Atomic values other than symbols use the least-capable Python representations
possible:
* Python ``int`` objects, used to represent Actinide integers.
* Python ``decimal.Decimal`` objects, used to represent Actinide decimals.
* Python ``str`` objects, used to represent Actinide strings.
* Python ``bool`` objects, used to represent Actinide booleans.
* Python ``list`` objects, used to represent Actinide vectors.
* The Python ``None`` constant, used to represent the empty list.
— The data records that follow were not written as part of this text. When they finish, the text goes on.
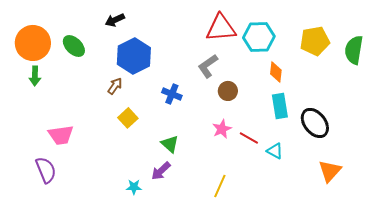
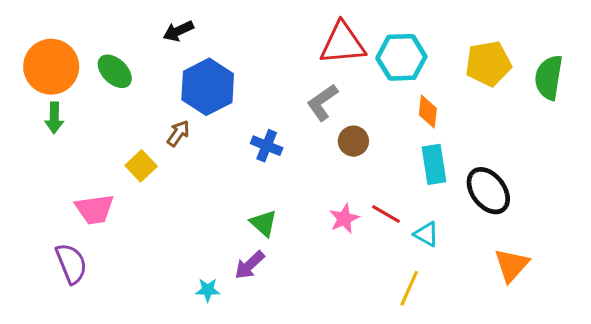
yellow square: (128, 118) -> (141, 166), moved
pink star: (222, 129) -> (344, 219), moved
yellow line: (220, 186) -> (409, 288), moved

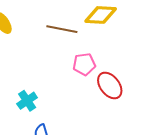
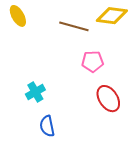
red ellipse: (110, 85) -> (108, 99), moved

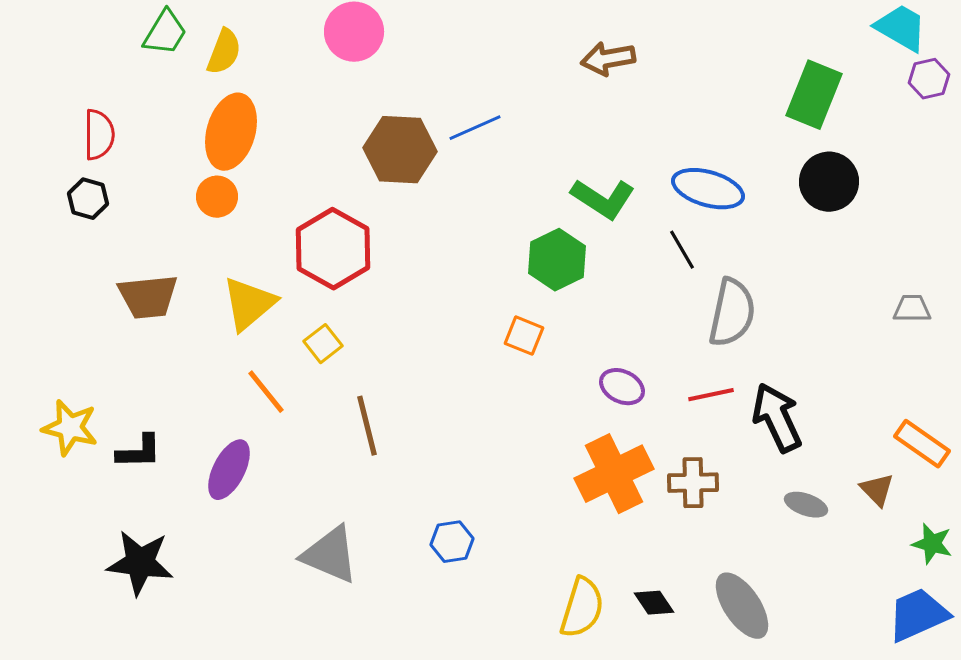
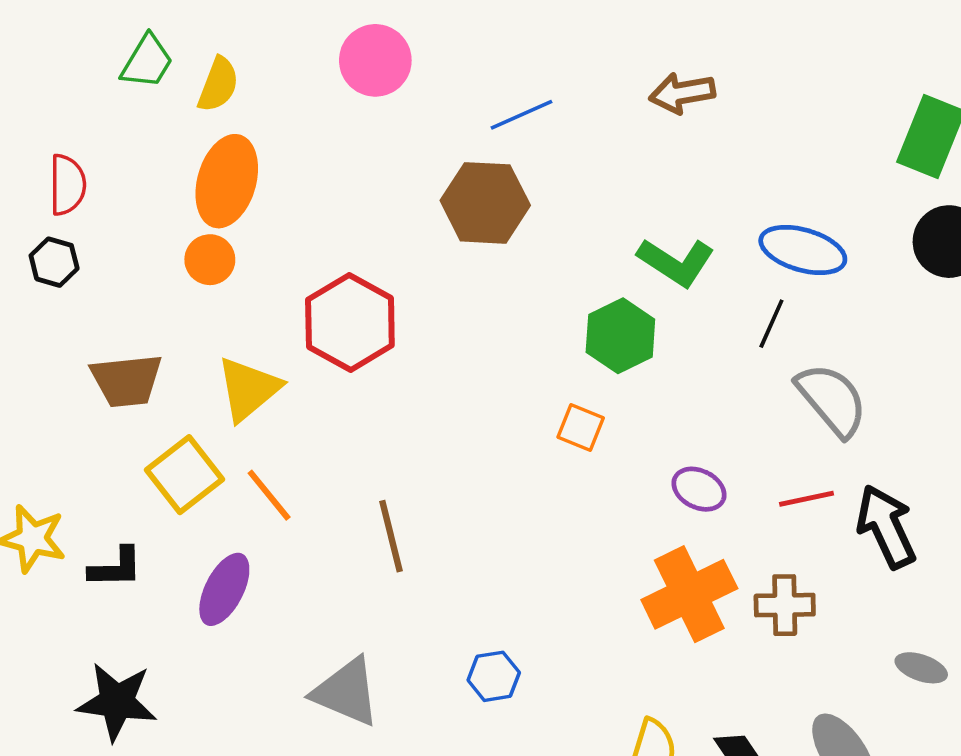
blue line: (475, 128) -> (521, 115), moved
brown hexagon: (400, 150) -> (485, 203), moved
black line: (682, 250) -> (771, 324), turned 54
gray semicircle: (732, 313) -> (832, 400), turned -52
yellow square: (323, 344) -> (184, 475), moved, size x1.6
gray ellipse: (806, 505) -> (921, 668), moved

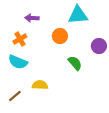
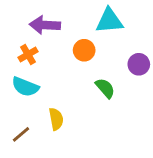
purple arrow: (32, 18) -> (45, 25), size x1.5
yellow semicircle: (40, 85) -> (56, 119), turned 77

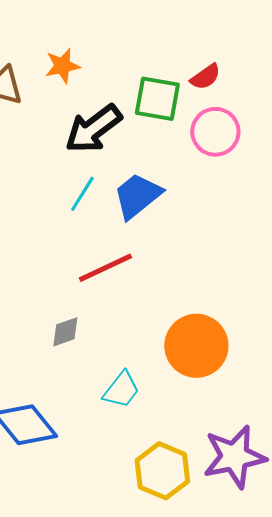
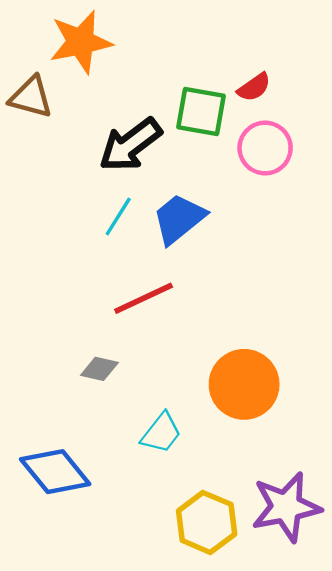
orange star: (62, 66) -> (81, 42), moved, size x1.6
gray diamond: (65, 332) -> (99, 369), turned 32

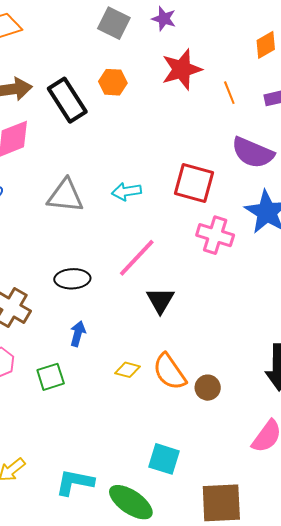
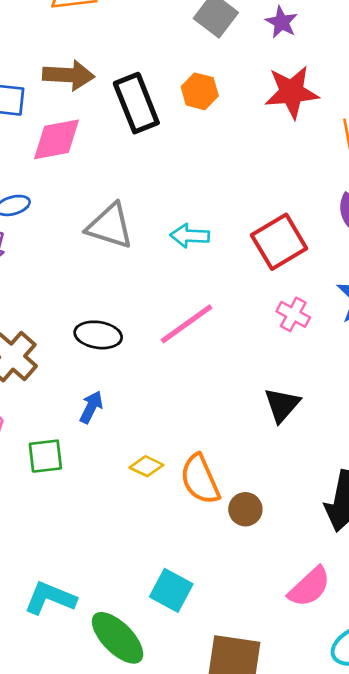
red square: (194, 183) -> (279, 242), turned 33
pink cross: (215, 235) -> (293, 314), size x0.7
black triangle: (160, 300) -> (282, 405), moved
The remaining built-in types are represented using classes:
* Instances of the ``actinide.types.Symbol`` class, used to represent Actinide
symbols. This class is a wrapper around a ``str`` and provides only exactly
the operations needed to act like a sybmol: access to the underlying string,
equality, hashing, and useful Python ``__str__`` and ``__repr__``
implementations for debugging.
* Instances of the ``actinide.types.Cons`` class, representing Lisp conses and
list cells. This class is a ``namedtuple`` with two fields and no additional
methods. (This implies that conses are immutable, unlike most lisps, but this
is a semantic consideration and not a security consideration.)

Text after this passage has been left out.